WORK ORDER
Locate every line below that contains the word "automation" and copy it.

*** RECORDS FOR THE TASK ***

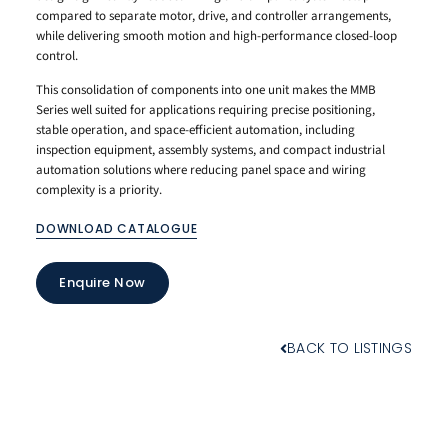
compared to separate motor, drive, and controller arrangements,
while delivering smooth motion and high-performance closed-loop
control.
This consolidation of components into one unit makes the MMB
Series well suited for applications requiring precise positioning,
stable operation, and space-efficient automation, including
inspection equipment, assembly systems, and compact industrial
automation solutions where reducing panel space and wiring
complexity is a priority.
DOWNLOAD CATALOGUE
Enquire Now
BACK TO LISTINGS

***
*** RECORDS FOR THE TASK ***

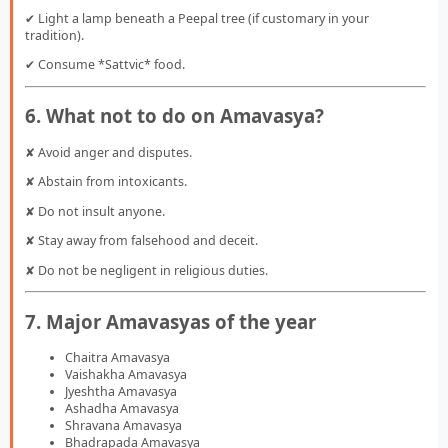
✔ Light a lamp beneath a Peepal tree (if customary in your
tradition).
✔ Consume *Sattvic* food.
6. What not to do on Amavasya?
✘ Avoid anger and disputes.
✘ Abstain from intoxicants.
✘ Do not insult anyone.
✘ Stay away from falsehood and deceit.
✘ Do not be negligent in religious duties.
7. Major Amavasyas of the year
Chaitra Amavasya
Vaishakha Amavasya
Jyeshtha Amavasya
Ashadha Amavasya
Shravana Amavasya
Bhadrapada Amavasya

***

RESPONSE AREA
stable operation, and space-efficient automation, including
automation solutions where reducing panel space and wiring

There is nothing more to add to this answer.